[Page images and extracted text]
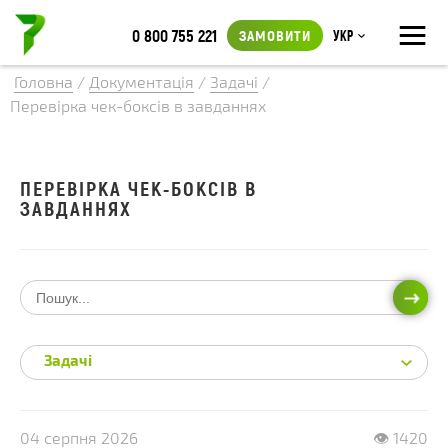
≡
0 800 755 221
ЗАМОВИТИ
Укр
Головна
/
Документація
/
Задачі
/
Перевірка чек-боксів в завданнях
ПЕРЕВІРКА ЧЕК-БОКСІВ В
ЗАВДАННЯХ
ПОШ
Задачі
04 серпня 2026
👁 1420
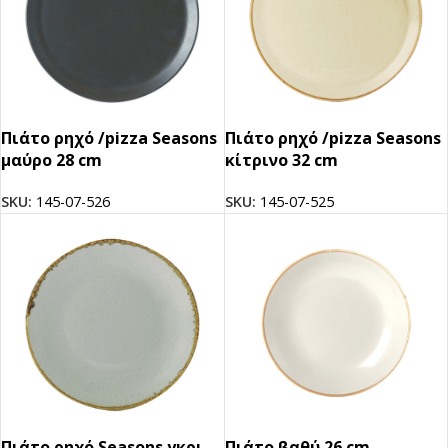
Πιάτο ρηχό /pizza Seasons
Πιάτο ρηχό /pizza Seasons
μαύρο 28 cm
κίτρινο 32 cm
SKU:
145-07-526
SKU:
145-07-525
Πιάτο ρηχό Seasons γκρι
Πιάτο βαθύ 26 cm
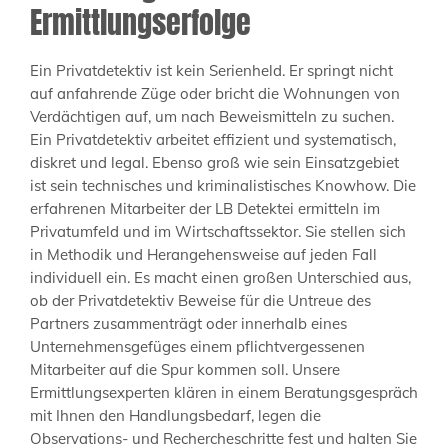
Ermittlungserfolge
Ein Privatdetektiv ist kein Serienheld. Er springt nicht
auf anfahrende Züge oder bricht die Wohnungen von
Verdächtigen auf, um nach Beweismitteln zu suchen.
Ein Privatdetektiv arbeitet effizient und systematisch,
diskret und legal. Ebenso groß wie sein Einsatzgebiet
ist sein technisches und kriminalistisches Knowhow. Die
erfahrenen Mitarbeiter der LB Detektei ermitteln im
Privatumfeld und im Wirtschaftssektor. Sie stellen sich
in Methodik und Herangehensweise auf jeden Fall
individuell ein. Es macht einen großen Unterschied aus,
ob der Privatdetektiv Beweise für die Untreue des
Partners zusammenträgt oder innerhalb eines
Unternehmensgefüges einem pflichtvergessenen
Mitarbeiter auf die Spur kommen soll. Unsere
Ermittlungsexperten klären in einem Beratungsgespräch
mit Ihnen den Handlungsbedarf, legen die
Observations- und Rechercheschritte fest und halten Sie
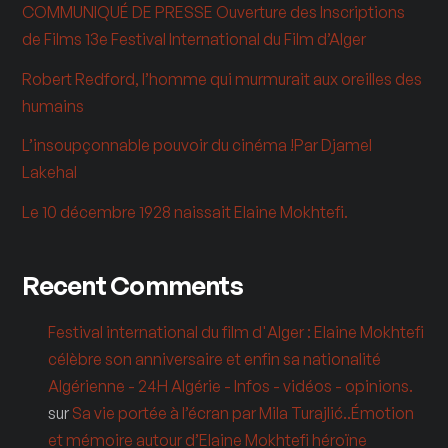
COMMUNIQUÉ DE PRESSE Ouverture des Inscriptions
de Films 13e Festival International du Film d’Alger
Robert Redford, l’homme qui murmurait aux oreilles des
humains
L’insoupçonnable pouvoir du cinéma !Par Djamel
Lakehal
Le 10 décembre 1928 naissait Elaine Mokhtefi.
Recent Comments
Festival international du film d'Alger : Elaine Mokhtefi
célèbre son anniversaire et enfin sa nationalité
Algérienne - 24H Algérie - Infos - vidéos - opinions.
sur
Sa vie portée à l’écran par Mila Turajlić..Émotion
et mémoire autour d’Elaine Mokhtefi héroïne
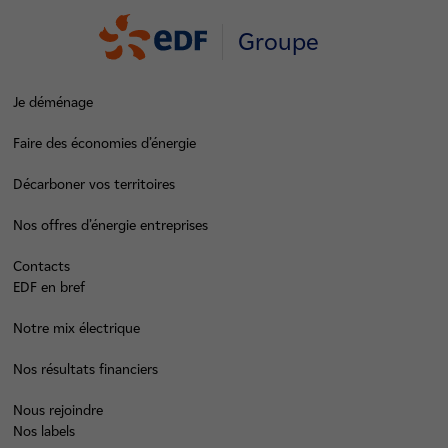
Groupe
Je déménage
Faire des économies d’énergie
Décarboner vos territoires
Nos offres d’énergie entreprises
Contacts
EDF en bref
Notre mix électrique
Nos résultats financiers
Nous rejoindre
Nos labels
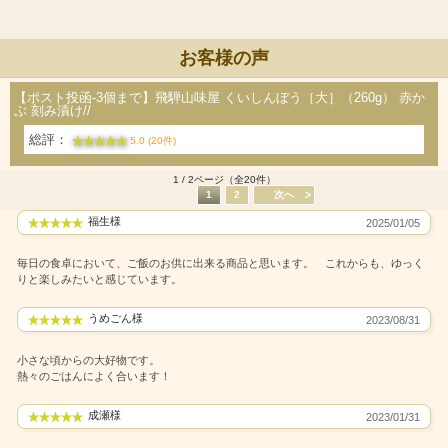
お客様の声
【ポスト投函-3個まで】飛騨山味屋 くいしんぼう［大］（260g） 赤か
ぶ 刻み漬け//
総評：
5.0 (20件)
1 / 2ページ（全20件）
1
2
次へ
福生様
2025/01/05
毎日の食卓において、ご飯のお供に出来る商品と思います。 これからも、ゆっく
りと楽しみたいと感じています。
うめごん様
2023/08/31
小さな頃からの大好物です。
熱々のごはんによく合います！
成瀬様
2023/01/31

- Instructions to follow
Please make an exact copy of the records, leaving out any picture.

- Task output
≡
0 800 755 221
ЗАМОВИТИ
Укр
Головна
/
Документація
/
Задачі
/
Перевірка чек-боксів в завданнях
ПЕРЕВІРКА ЧЕК-БОКСІВ В
ЗАВДАННЯХ
ПОШ
Задачі
04 серпня 2026
👁 1420
Πιάτο ρηχό /pizza Seasons
Πιάτο ρηχό /pizza Seasons
μαύρο 28 cm
κίτρινο 32 cm
SKU:
145-07-526
SKU:
145-07-525
Πιάτο ρηχό Seasons γκρι
Πιάτο βαθύ 26 cm
Ermittlungserfolge
Ein Privatdetektiv ist kein Serienheld. Er springt nicht
auf anfahrende Züge oder bricht die Wohnungen von
Verdächtigen auf, um nach Beweismitteln zu suchen.
Ein Privatdetektiv arbeitet effizient und systematisch,
diskret und legal. Ebenso groß wie sein Einsatzgebiet
ist sein technisches und kriminalistisches Knowhow. Die
erfahrenen Mitarbeiter der LB Detektei ermitteln im
Privatumfeld und im Wirtschaftssektor. Sie stellen sich
in Methodik und Herangehensweise auf jeden Fall
individuell ein. Es macht einen großen Unterschied aus,
ob der Privatdetektiv Beweise für die Untreue des
Partners zusammenträgt oder innerhalb eines
Unternehmensgefüges einem pflichtvergessenen
Mitarbeiter auf die Spur kommen soll. Unsere
Ermittlungsexperten klären in einem Beratungsgespräch
mit Ihnen den Handlungsbedarf, legen die
Observations- und Rechercheschritte fest und halten Sie
COMMUNIQUÉ DE PRESSE Ouverture des Inscriptions
de Films 13e Festival International du Film d’Alger
Robert Redford, l’homme qui murmurait aux oreilles des
humains
L’insoupçonnable pouvoir du cinéma !Par Djamel
Lakehal
Le 10 décembre 1928 naissait Elaine Mokhtefi.
Recent Comments
Festival international du film d'Alger : Elaine Mokhtefi
célèbre son anniversaire et enfin sa nationalité
Algérienne - 24H Algérie - Infos - vidéos - opinions.
sur
Sa vie portée à l’écran par Mila Turajlić..Émotion
et mémoire autour d’Elaine Mokhtefi héroïne
Groupe
Je déménage
Faire des économies d’énergie
Décarboner vos territoires
Nos offres d’énergie entreprises
Contacts
EDF en bref
Notre mix électrique
Nos résultats financiers
Nous rejoindre
Nos labels
お客様の声
【ポスト投函-3個まで】飛騨山味屋 くいしんぼう［大］（260g） 赤か
ぶ 刻み漬け//
総評：
5.0 (20件)
1 / 2ページ（全20件）
1
2
次へ
福生様
2025/01/05
毎日の食卓において、ご飯のお供に出来る商品と思います。 これからも、ゆっく
りと楽しみたいと感じています。
うめごん様
2023/08/31
小さな頃からの大好物です。
熱々のごはんによく合います！
成瀬様
2023/01/31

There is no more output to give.